(DATASET)

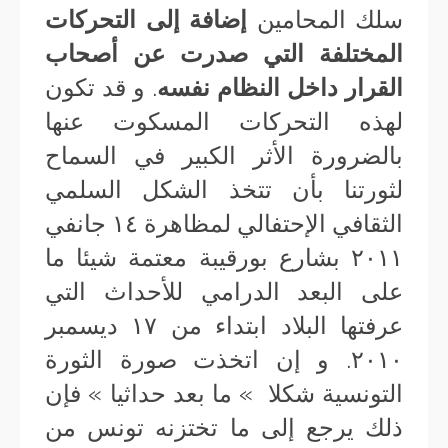
سلك المحامين
إضافة إلى التحركات
المختلفة التي صدرت عن أصحاب
القرار داخل النظام نفسه
. و قد تكون
لهذه التحركات المسكوت عنها
بالضرورة الأثر الكبير في السماح
لثورتنا بأن تتخذ الشكل السلمي
الثقافي الإحتفالي لمظاهرة ١٤ جانفي
٢٠١١ بشارع بورقيبة معتمة شيئا ما
على البعد الدرامي للأحداث التي
عرفتها البلاد ابتداء من ١٧ ديسمبر
٢٠١٠. و إن اتخذت صورة الثورة
التونسية شكلا » ما بعد حداثيا » فإن
ذلك يرجع إلى ما تختزنه تونس من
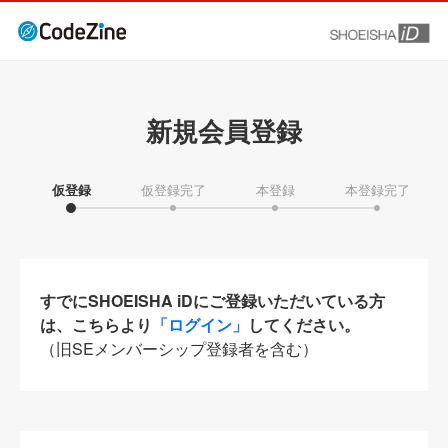
新規会員登録
仮登録
仮登録完了
本登録
本登録完了
すでにSHOEISHA iDにご登録いただいている方
は、こちらより
「ログイン」
してください。
（旧SEメンバーシップ登録者を含む）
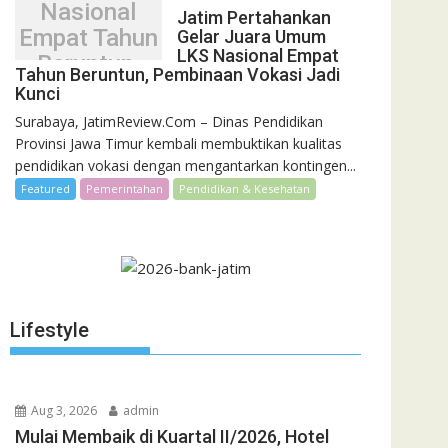
Nasional
Jatim Pertahankan
Empat Tahun
Gelar Juara Umum
LKS Nasional Empat
Beruntun,
Tahun Beruntun, Pembinaan Vokasi Jadi
Pembinaan
Kunci
Vokasi Jadi
Surabaya, JatimReview.Com – Dinas Pendidikan
Kunci
Provinsi Jawa Timur kembali membuktikan kualitas
pendidikan vokasi dengan mengantarkan kontingen...
Featured
Pemerintahan
Pendidikan & Kesehatan
Lifestyle
Aug 3, 2026
admin
Mulai Membaik di Kuartal II/2026, Hotel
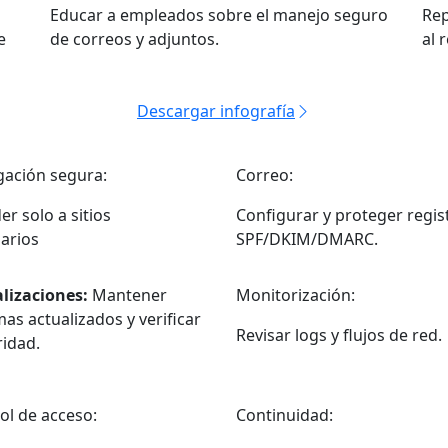
Educar a empleados sobre el manejo seguro
Rep
e
de correos y adjuntos.
al 
Descargar infografía
ación segura:
Correo:
er solo a sitios
Configurar y proteger regis
arios
SPF/DKIM/DMARC.
lizaciones:
Mantener
Monitorización:
mas actualizados y verificar
Revisar logs y flujos de red.
ridad.
ol de acceso:
Continuidad:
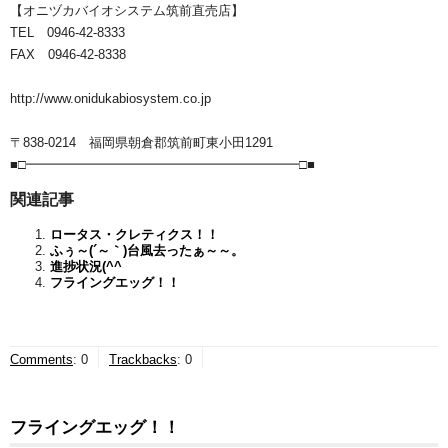
【オニヅカバイオシステム筑前直売店】
TEL 0946-42-8333
FAX 0946-42-8338
http://www.onidukabiosystem.co.jp
〒838-0214 福岡県朝倉郡筑前町東小田1291
■□━━━━━━━━━━━━━━━━━━━━━□■
関連記事
ロータス・クレティクス！！
ふぅ～(´～｀)台風去ったぁ～～。
進捗状況(^^ゞ
フライングエッグ！！
Comments
:
0
Trackbacks
:
0
フライングエッグ！！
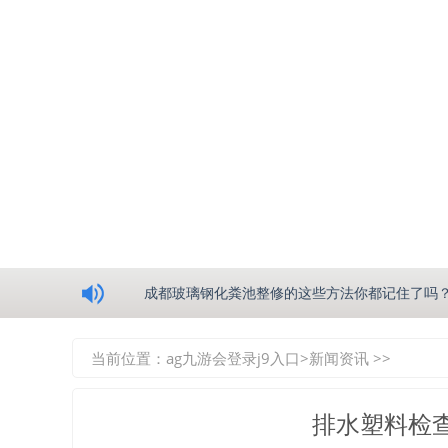
浅析绵阳玻璃钢化粪池的生产工艺
成都玻璃钢化粪池整修的这些方法你都记住了吗
重庆玻璃钢化粪池的具备的这些优点你都知道吗
当前位置：
ag九游会登录j9入口
>
新闻资讯
>>
如何选择质量较好的四川玻璃钢化粪池？记住这
排水塑料检
四川玻璃钢化粪池逐渐取代传统玻璃钢化粪池的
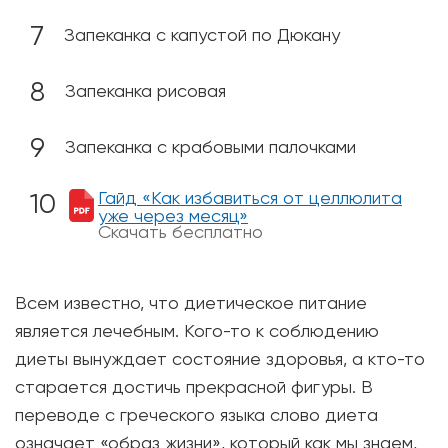
Запеканка с капустой по Дюкану
Запеканка рисовая
Запеканка с крабовыми палочками
Гайд «Как избавиться от целлюлита
уже через месяц»
Скачать бесплатно
Всем известно, что диетическое питание
является лечебным. Кого-то к соблюдению
диеты вынуждает состояние здоровья, а кто-то
старается достичь прекрасной фигуры. В
переводе с греческого языка слово диета
означает «образ жизни», который как мы знаем,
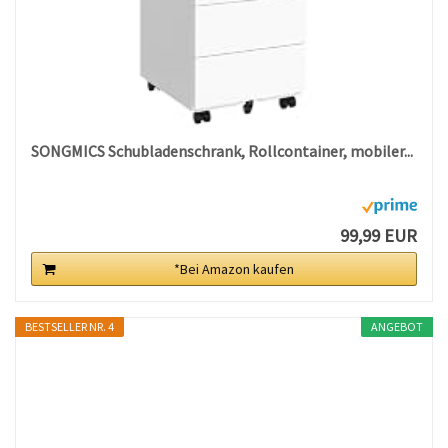
SONGMICS Schubladenschrank, Rollcontainer, mobiler...
99,99 EUR
*Bei Amazon kaufen
BESTSELLER NR. 4
ANGEBOT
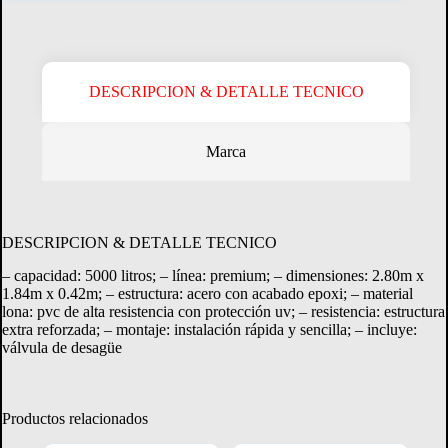
DESCRIPCION & DETALLE TECNICO
Marca
Crédito Directo
Consultá tu margen disponible.
DESCRIPCION & DETALLE TECNICO
– capacidad: 5000 litros; – línea: premium; – dimensiones: 2.80m x
CONSULTAR MARGEN
1.84m x 0.42m; – estructura: acero con acabado epoxi; – material
lona: pvc de alta resistencia con protección uv; – resistencia: estructura
extra reforzada; – montaje: instalación rápida y sencilla; – incluye:
válvula de desagüe
Productos relacionados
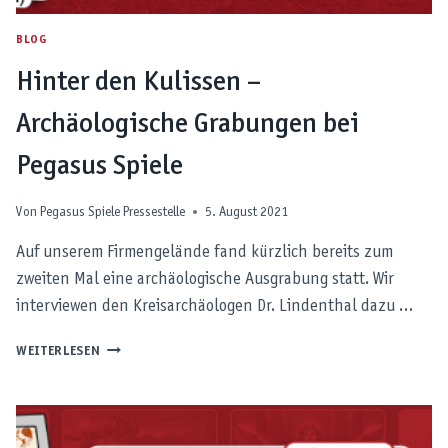
BLOG
Hinter den Kulissen –
Archäologische Grabungen bei
Pegasus Spiele
Von
Pegasus Spiele Pressestelle
5. August 2021
Auf unserem Firmengelände fand kürzlich bereits zum
zweiten Mal eine archäologische Ausgrabung statt. Wir
interviewen den Kreisarchäologen Dr. Lindenthal dazu …
HINTER
WEITERLESEN
DEN
KULISSEN
–
ARCHÄOLOGISCHE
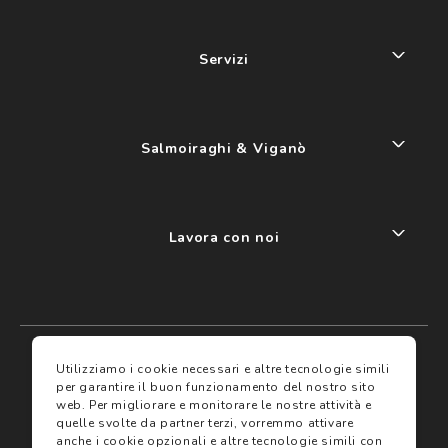
Servizi
Salmoiraghi & Viganò
Lavora con noi
My account
I miei preferiti
Utilizziamo i cookie necessari e altre tecnologie simili
per garantire il buon funzionamento del nostro sito
web.
Per migliorare e monitorare le nostre attività e
Assicurazioni
quelle svolte da partner terzi, vorremmo attivare
anche i cookie opzionali e altre tecnologie simili con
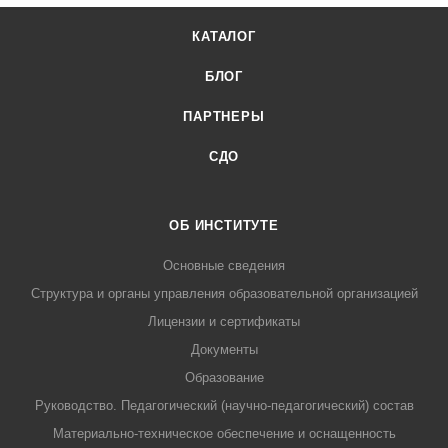
КАТАЛОГ
БЛОГ
ПАРТНЕРЫ
СДО
ОБ ИНСТИТУТЕ
Основные сведения
Структура и органы управления образовательной организацией
Лицензии и сертификаты
Документы
Образование
Руководство. Педагогический (научно-педагогический) состав
Материально-техническое обеспечение и оснащенность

(End DATASET)

- ASSIGNMENT
Please output all the records above exactly, leaving out every picture.

- OUTPUT FOR THIS EXERCISE
سلك المحامين
إضافة إلى التحركات
المختلفة التي صدرت عن أصحاب
القرار داخل النظام نفسه
. و قد تكون
لهذه التحركات المسكوت عنها
بالضرورة الأثر الكبير في السماح
لثورتنا بأن تتخذ الشكل السلمي
الثقافي الإحتفالي لمظاهرة ١٤ جانفي
٢٠١١ بشارع بورقيبة معتمة شيئا ما
على البعد الدرامي للأحداث التي
عرفتها البلاد ابتداء من ١٧ ديسمبر
٢٠١٠. و إن اتخذت صورة الثورة
التونسية شكلا » ما بعد حداثيا » فإن
ذلك يرجع إلى ما تختزنه تونس من
新規会員登録
仮登録
仮登録完了
本登録
本登録完了
すでにSHOEISHA iDにご登録いただいている方
は、こちらより
「ログイン」
してください。
（旧SEメンバーシップ登録者を含む）
Nasional
Jatim Pertahankan
Empat Tahun
Gelar Juara Umum
LKS Nasional Empat
Beruntun,
Tahun Beruntun, Pembinaan Vokasi Jadi
Pembinaan
Kunci
Vokasi Jadi
Surabaya, JatimReview.Com – Dinas Pendidikan
Kunci
Provinsi Jawa Timur kembali membuktikan kualitas
pendidikan vokasi dengan mengantarkan kontingen...
Featured
Pemerintahan
Pendidikan & Kesehatan
Lifestyle
Aug 3, 2026
admin
Mulai Membaik di Kuartal II/2026, Hotel
Educar a empleados sobre el manejo seguro
Rep
e
de correos y adjuntos.
al 
Descargar infografía
ación segura:
Correo:
er solo a sitios
Configurar y proteger regis
arios
SPF/DKIM/DMARC.
lizaciones:
Mantener
Monitorización:
mas actualizados y verificar
Revisar logs y flujos de red.
ridad.
ol de acceso:
Continuidad:
【オニヅカバイオシステム筑前直売店】
TEL 0946-42-8333
FAX 0946-42-8338
http://www.onidukabiosystem.co.jp
〒838-0214 福岡県朝倉郡筑前町東小田1291
■□━━━━━━━━━━━━━━━━━━━━━□■
関連記事
ロータス・クレティクス！！
ふぅ～(´～｀)台風去ったぁ～～。
進捗状況(^^ゞ
フライングエッグ！！
Comments
:
0
Trackbacks
:
0
フライングエッグ！！
浅析绵阳玻璃钢化粪池的生产工艺
成都玻璃钢化粪池整修的这些方法你都记住了吗
重庆玻璃钢化粪池的具备的这些优点你都知道吗
当前位置：
ag九游会登录j9入口
>
新闻资讯
>>
如何选择质量较好的四川玻璃钢化粪池？记住这
排水塑料检
四川玻璃钢化粪池逐渐取代传统玻璃钢化粪池的
Запеканка с капустой по Дюкану
Запеканка рисовая
Запеканка с крабовыми палочками
Гайд «Как избавиться от целлюлита
уже через месяц»
Скачать бесплатно
Всем известно, что диетическое питание
является лечебным. Кого-то к соблюдению
диеты вынуждает состояние здоровья, а кто-то
старается достичь прекрасной фигуры. В
переводе с греческого языка слово диета
означает «образ жизни», который как мы знаем,
SONGMICS Schubladenschrank, Rollcontainer, mobiler...
99,99 EUR
*Bei Amazon kaufen
BESTSELLER NR. 4
ANGEBOT
DESCRIPCION & DETALLE TECNICO
Marca
Crédito Directo
Consultá tu margen disponible.
DESCRIPCION & DETALLE TECNICO
– capacidad: 5000 litros; – línea: premium; – dimensiones: 2.80m x
CONSULTAR MARGEN
1.84m x 0.42m; – estructura: acero con acabado epoxi; – material
lona: pvc de alta resistencia con protección uv; – resistencia: estructura
extra reforzada; – montaje: instalación rápida y sencilla; – incluye:
válvula de desagüe
Productos relacionados
BLOG
Hinter den Kulissen –
Archäologische Grabungen bei
Pegasus Spiele
Von
Pegasus Spiele Pressestelle
5. August 2021
Auf unserem Firmengelände fand kürzlich bereits zum
zweiten Mal eine archäologische Ausgrabung statt. Wir
interviewen den Kreisarchäologen Dr. Lindenthal dazu …
HINTER
WEITERLESEN
DEN
KULISSEN
–
ARCHÄOLOGISCHE
Servizi
Salmoiraghi & Viganò
Lavora con noi
My account
I miei preferiti
Utilizziamo i cookie necessari e altre tecnologie simili
per garantire il buon funzionamento del nostro sito
web.
Per migliorare e monitorare le nostre attività e
Assicurazioni
quelle svolte da partner terzi, vorremmo attivare
anche i cookie opzionali e altre tecnologie simili con
КАТАЛОГ
БЛОГ
ПАРТНЕРЫ
СДО
ОБ ИНСТИТУТЕ
Основные сведения
Структура и органы управления образовательной организацией
Лицензии и сертификаты
Документы
Образование
Руководство. Педагогический (научно-педагогический) состав
Материально-техническое обеспечение и оснащенность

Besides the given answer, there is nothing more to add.